Ioniq 5 powers off-grid Norwegian reindeer farm

Norway is the world leader in EV adoption, but in its far northern remote regions, a lot of its inhabitants still must make ends meet without an electricity grid.

For one specific reindeer farm, Hyundai came to the rescue and powered a cabin for light and cooking lunch. No, not some Christmas magic, just the technology of V2L (Vehicle to Load) at work.

Many modern BEVs, especially from Asian brands, feature so-called vehicle-to-load functionality, a form of bi-directional charging.

This makes it possible for external appliances (at 110/220V) – but also another electric car with a depleted battery – to be energized by the battery pack of the car.

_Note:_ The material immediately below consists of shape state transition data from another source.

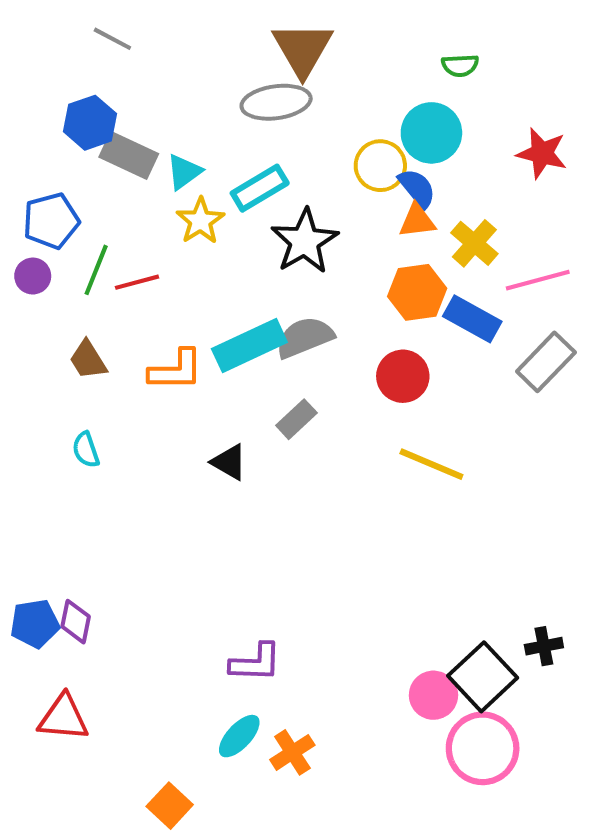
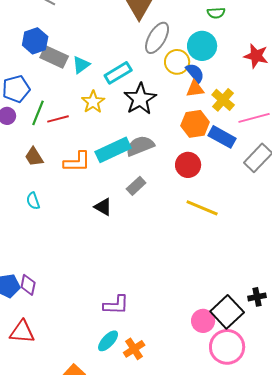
gray ellipse: (276, 102) -> (157, 38), moved, turned -52
yellow star: (200, 221) -> (93, 102), moved

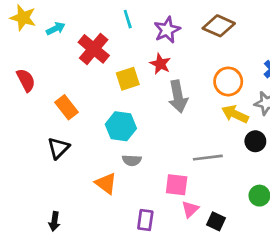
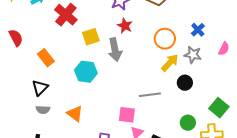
red star: (160, 64) -> (125, 26), moved
gray arrow: (178, 96) -> (115, 50), moved
yellow arrow: (235, 114) -> (170, 63), turned 108
gray semicircle: (132, 160) -> (43, 110), moved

As such, the BEV functions as a mobile power station.

Basic living needs

Putting V2L to its ultimate test, Hyundai took an Ioniq 5 to Tromsø, Norway, where the car powered a resting cabin on a reindeer farm for three days, supplying some basic living needs such as light – also around the farm’s fences – and cooking.

Otherwise, these conveniences are supplied by a wood fire or the electricity of a power generator using fossil fuels. These adverse arctic conditions prove particularly challenging for a BEV like the Ioniq 5, since average temperatures don’t rise above freezing point in this region during winter.

V2L standard

The Ioniq 5 uses a 3,6 kW adaptor from Mobis, a Hyundai subsidiary, that can be fitted on the charging port to supply electricity to the connected appliances. The model, just like the newly launched Ioniq 6, offers V2L standard.

The cars also feature a 220 V socket under the rear seats. Hyundai doesn’t mention the featured battery pack, but we have reasons to believe this was the bigger version with 72,6 kWh.

Car-powered hotel

Hyundai runs several experimental projects with bidirectional charging. In early fall, the Korean carmaker opened a pop-up car-powered hotel in the UK, where the entire facility was powered with battery packs from several Ioniq 5 cars. High-power equipment was energized with the aid of a converter.

In Utrecht, The Netherlands, Hyundai deployed 25 units of the Ioniq 5 with upgraded software in collaboration with We Drive Solar.

These cars are supplied by rooftop solar energy and can be integrated into the existing grid, feeding back their stored energy for domestic use when demand is high. Hyundai plans to expand this Dutch fleet to 150 cars in total.